On our visit to the two Zaro’s locations in Penn Station, the Forward confirmed that the sandwich case containing all manner of treyf was indeed separated from the case of kosher baked goods, and that a notice on the glass warned that items in that case were not kosher. Oddly, the kosher certification letter was posted so that it faced that case, not the one on the other side of the store that contains the kosher baked goods.

Image by Liza Schoenfein

The case of kosher baked goods is at left; ham-and-cheese sandwiches and other non-kosher items are in the case on the right.

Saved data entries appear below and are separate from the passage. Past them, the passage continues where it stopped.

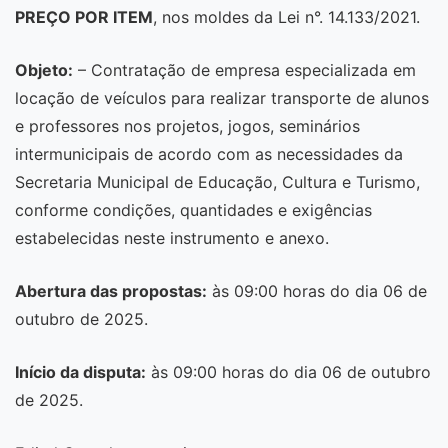
PREÇO POR ITEM
, nos moldes da Lei n°. 14.133/2021.
Objeto:
– Contratação de empresa especializada em
locação de veículos para realizar transporte de alunos
e professores nos projetos, jogos, seminários
intermunicipais de acordo com as necessidades da
Secretaria Municipal de Educação, Cultura e Turismo,
conforme condições, quantidades e exigências
estabelecidas neste instrumento e anexo.
Abertura das propostas:
às 09:00 horas do dia 06 de
outubro de 2025.
Início da disputa:
às 09:00 horas do dia 06 de outubro
de 2025.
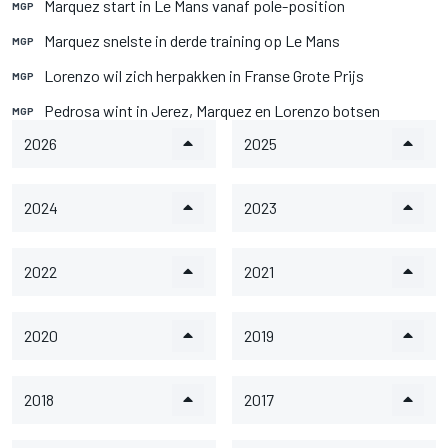
Marquez start in Le Mans vanaf pole-position
MGP
Marquez snelste in derde training op Le Mans
MGP
Lorenzo wil zich herpakken in Franse Grote Prijs
MGP
Pedrosa wint in Jerez, Marquez en Lorenzo botsen
MGP
2026
2025
2024
2023
2022
2021
2020
2019
2018
2017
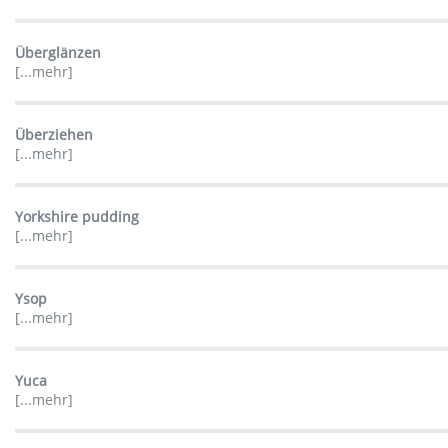
Überglänzen
[...mehr]
Überziehen
[...mehr]
Yorkshire pudding
[...mehr]
Ysop
[...mehr]
Yuca
[...mehr]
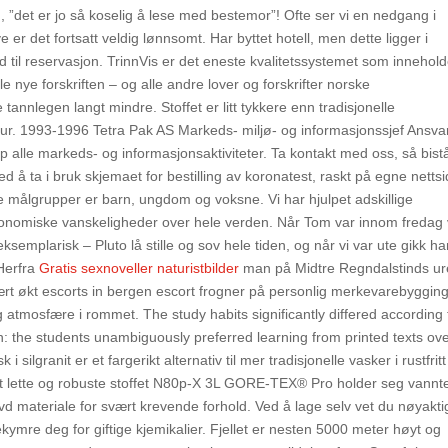
, ”det er jo så koselig å lese med bestemor”! Ofte ser vi en nedgang i
r det fortsatt veldig lønnsomt. Har byttet hotell, men dette ligger i
 til reservasjon. TrinnVis er det eneste kvalitetssystemet som innehold
le nye forskriften – og alle andre lover og forskrifter norske
tannlegen langt mindre. Stoffet er litt tykkere enn tradisjonelle
stur. 1993-1996 Tetra Pak AS Markeds- miljø- og informasjonssjef Ansvar
 alle markeds- og informasjonsaktiviteter. Ta kontakt med oss, så bistå
 ta i bruk skjemaet for bestilling av koronatest, raskt på egne nettsi
e målgrupper er barn, ungdom og voksne. Vi har hjulpet adskillige
økonomiske vanskeligheder over hele verden. Når Tom var innom fredag 
elt eksemplarisk – Pluto lå stille og sov hele tiden, og når vi var ute gikk h
Herfra
Gratis sexnoveller naturistbilder
man på Midtre Regndalstinds ur
vært økt escorts in bergen escort frogner på personlig merkevarebygging
g atmosfære i rommet. The study habits significantly differed according 
n: the students unambiguously preferred learning from printed texts ov
silgranit er et fargerikt alternativ til mer tradisjonelle vasker i rustfritt 
 Det lette og robuste stoffet N80p-X 3L GORE-TEX® Pro holder seg vannte
øvd materiale for svært krevende forhold. Ved å lage selv vet du nøyakti
ymre deg for giftige kjemikalier. Fjellet er nesten 5000 meter høyt og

We called a rabbi who heads a Manhattan-based kosher-certification agency, to see what he had to say on the matter.

“You can sell kosher and non-kosher goods, but you have to be very transparent,” said Rabbi Aaron Mehlman, executive rabbinic director of National Kosher Supervision. “It has to be clearly labeled. And it should be prominently displayed in window that ‘We sell kosher and non-kosher items.’

Our visit to Zaro’s quelled any fears we may have had that average kosher-food consumers would be confused enough to order a ham-and-cheese sandwich. Rabbi Mehlman contended that there was still potential for confusion.

“It might sound ridiculous, but there’s a lot of fake bacon, ham and sausage today,” he said. “It looks exactly the same. Someone could walk in and buy a ham sandwich, thinking it’s like another establishment’s kosher-supervised, plant-based protein. But in this case, it’s actual ham or bacon.”

Michael Kaminer is a contributing editor at the Forward.